The Ecclesiastical History of the English People was one of the most reproduced texts of the Middle Ages, with nearly 200 manuscripts. Faulkner stated that the hymn connects scholars to the earliest stages of English writing.
The manuscript found in Rome dates from the 9th century. Two earlier copies contain the poem in Old English, but as later additions, scribbled in the margin or added outside the main body of the text.
This difference made the Roman copy important. Before it, the oldest manuscript with this feature dated from the early 12th century. The find brings this record forward by three centuries.
Faulkner stated that Caedmon’s poem can be considered the beginning of English literature. He highlighted that only about three million words of Old English have survived, mostly from texts of the 10th and 11th centuries.
The journey of the book to Rome
The copy of Bede’s work was transcribed by monks in the scriptorium of the Benedictine abbey of Nonantola, near present-day Modena, in northern Italy. The site was an important center of medieval transcription.
In the 17th century, with the decline of the abbey, its collection passed through Rome, the Vatican, and a small church. Part of the texts disappeared and only resurfaced in the early 19th century with international collectors.

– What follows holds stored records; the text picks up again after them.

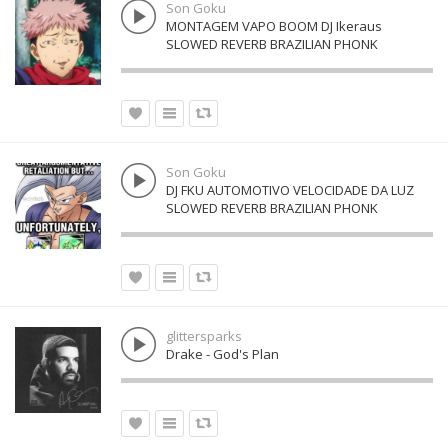
Son Goku
MONTAGEM VAPO BOOM DJ Ikeraus
SLOWED REVERB BRAZILIAN PHONK
Son Goku
DJ FKU AUTOMOTIVO VELOCIDADE DA LUZ
SLOWED REVERB BRAZILIAN PHONK
glittersparks
Drake - God's Plan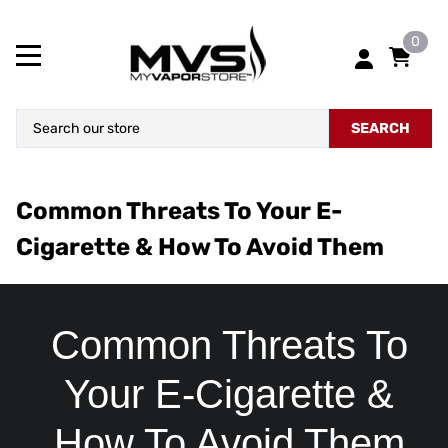
0
SEARCH
Common Threats To Your E-
Cigarette & How To Avoid Them
Common Threats To
Your E-Cigarette &
How To Avoid Them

The copy came into the hands of the English antiquarian Thomas Phillipps, then was acquired by the Swiss Martin Bodmer and, in the 20th century, was in New York, in the collection of the Austrian bookseller HP Kraus.
The Italian Ministry of Culture bought the manuscript from Kraus in 1972. Since then, the text has remained in the library of Rome, where it received little attention until the work conducted by Magnanti.
Digitization paved the way for new discoveries
Magnanti had been studying Bede’s work for more than four years and was preparing a catalog of existing copies. She located the book in the catalog, consulted the library, and received digital images three months later.
Valentina Longo stated that the Nonantolan collection was digitized and is available for free on the website. Andrea Cappa, head of the manuscripts department, said that the discovery could pave the way for other new international research.